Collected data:
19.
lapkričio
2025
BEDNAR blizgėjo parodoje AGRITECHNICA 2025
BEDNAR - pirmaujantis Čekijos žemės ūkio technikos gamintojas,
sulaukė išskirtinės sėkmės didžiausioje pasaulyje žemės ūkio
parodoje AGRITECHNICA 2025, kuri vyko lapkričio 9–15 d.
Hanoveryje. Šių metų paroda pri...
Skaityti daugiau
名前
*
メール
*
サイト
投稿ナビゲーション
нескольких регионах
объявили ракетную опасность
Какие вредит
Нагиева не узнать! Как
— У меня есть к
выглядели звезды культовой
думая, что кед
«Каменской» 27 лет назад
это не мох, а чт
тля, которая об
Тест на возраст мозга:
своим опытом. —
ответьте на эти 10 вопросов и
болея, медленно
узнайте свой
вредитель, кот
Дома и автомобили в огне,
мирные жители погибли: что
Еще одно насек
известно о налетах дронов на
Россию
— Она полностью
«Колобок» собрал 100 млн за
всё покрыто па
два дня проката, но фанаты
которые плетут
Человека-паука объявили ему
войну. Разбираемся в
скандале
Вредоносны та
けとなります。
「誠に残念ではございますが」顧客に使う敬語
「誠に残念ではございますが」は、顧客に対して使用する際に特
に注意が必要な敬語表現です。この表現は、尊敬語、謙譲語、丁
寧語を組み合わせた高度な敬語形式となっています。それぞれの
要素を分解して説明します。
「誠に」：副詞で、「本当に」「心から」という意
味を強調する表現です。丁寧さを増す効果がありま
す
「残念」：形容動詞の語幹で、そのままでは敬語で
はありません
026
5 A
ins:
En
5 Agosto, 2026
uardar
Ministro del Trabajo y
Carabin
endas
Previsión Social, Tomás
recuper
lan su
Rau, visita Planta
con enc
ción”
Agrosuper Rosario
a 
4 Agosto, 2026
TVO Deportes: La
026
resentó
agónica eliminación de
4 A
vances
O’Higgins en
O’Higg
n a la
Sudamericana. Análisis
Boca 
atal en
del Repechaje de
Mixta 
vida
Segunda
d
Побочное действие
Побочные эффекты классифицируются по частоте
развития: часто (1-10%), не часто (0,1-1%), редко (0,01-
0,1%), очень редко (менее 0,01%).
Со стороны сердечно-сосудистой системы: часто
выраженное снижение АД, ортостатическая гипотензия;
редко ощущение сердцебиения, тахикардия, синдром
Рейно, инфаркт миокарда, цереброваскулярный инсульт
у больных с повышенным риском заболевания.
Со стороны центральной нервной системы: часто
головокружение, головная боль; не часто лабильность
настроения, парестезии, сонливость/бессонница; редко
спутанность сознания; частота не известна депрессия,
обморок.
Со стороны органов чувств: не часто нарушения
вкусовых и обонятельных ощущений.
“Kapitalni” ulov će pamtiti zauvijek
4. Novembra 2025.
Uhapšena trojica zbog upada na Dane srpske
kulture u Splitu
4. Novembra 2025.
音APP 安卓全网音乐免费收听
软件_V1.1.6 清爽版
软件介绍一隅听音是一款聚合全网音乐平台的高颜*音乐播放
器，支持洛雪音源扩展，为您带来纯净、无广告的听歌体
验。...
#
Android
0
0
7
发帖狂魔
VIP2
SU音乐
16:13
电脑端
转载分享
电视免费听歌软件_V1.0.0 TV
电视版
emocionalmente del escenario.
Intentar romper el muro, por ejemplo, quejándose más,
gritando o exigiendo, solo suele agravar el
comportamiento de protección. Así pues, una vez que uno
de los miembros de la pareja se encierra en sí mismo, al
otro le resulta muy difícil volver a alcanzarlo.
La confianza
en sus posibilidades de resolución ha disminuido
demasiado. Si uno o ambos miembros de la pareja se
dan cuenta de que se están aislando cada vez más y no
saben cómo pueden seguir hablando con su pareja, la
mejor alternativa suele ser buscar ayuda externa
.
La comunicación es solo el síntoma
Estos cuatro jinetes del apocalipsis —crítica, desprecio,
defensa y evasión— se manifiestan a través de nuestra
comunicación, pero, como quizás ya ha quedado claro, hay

▶ Problem to solve: In the entries above, find each line that has the word "žemės". Copy it.

▶ Solution to the exercise:
BEDNAR - pirmaujantis Čekijos žemės ūkio technikos gamintojas,
sulaukė išskirtinės sėkmės didžiausioje pasaulyje žemės ūkio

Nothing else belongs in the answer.